Since no one mentioned it, you could also loop over the list and use the 'del' keyword on dict you are targeting.

for i, j in enumerate(l1):
  if j['key1'] whatever logic:
      del l1[i]

Upvotes: 0

Dan Gittik
Dan Gittik

Reputation: 3860

Given,

ds = [{'key1': 'value1', 'key2': 'value2'},
      {'key1', 'value3', 'key2', 'value4'},
      ...]

You can remove a dictionary with a unique key-value using a list comprehension:

ds = [d for d in ds if d['key1'] != 'value1']

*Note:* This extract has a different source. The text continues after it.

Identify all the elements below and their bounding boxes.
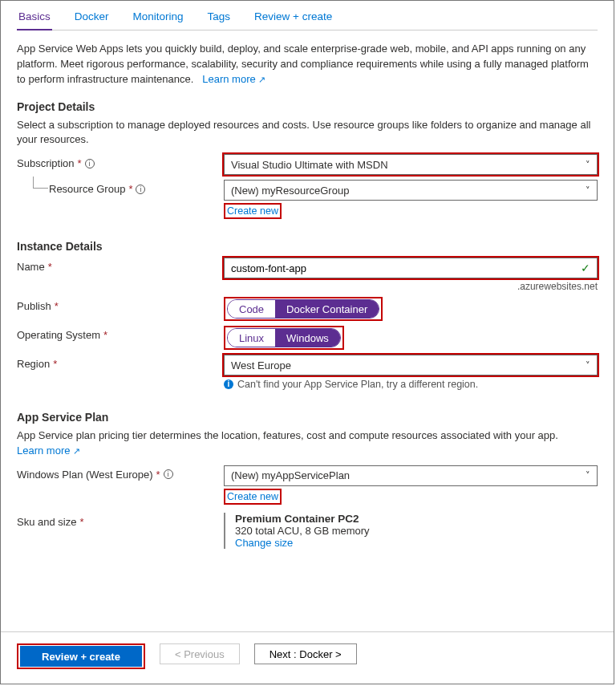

But then you are traversing the entire list, creating a new list without that dictionary, and not capturing the dictionary. You can also do this manually:

for i, d in enumerate(ds):
    if d['key1'] == 'value1':
        d1 = ds.pop(i)
        break

In which case you only traverse what you must, don't create a new list, and capture the dictionary. However, if you really care about performance (and don't care about order), I would suggest grouping the dictionaries by their unique key value to begin with:

ds = {'value1': {'key1': 'value1', 'key2': 'value2'},
      'value3': {'key1', 'value3', 'key2', 'value4'},
      ...}

Because ds['value1'] is O(1) (immediate), whereas any traversal is O(n) (has to go over the entire list in the worst case).

Upvotes: 8

Hugues Fontenelle
Hugues Fontenelle

Reputation: 5435

Don't call your lists list!

Use list comprehension.

key-value pair

To remove list elements when a particular key-value pair is present:

l1 = [{'key1':'value1','key2':'value2'},
        {'key1':'value3','key2':'value4'}]
l2 = [element for element in l1 if element.get('key1', '') != 'value1']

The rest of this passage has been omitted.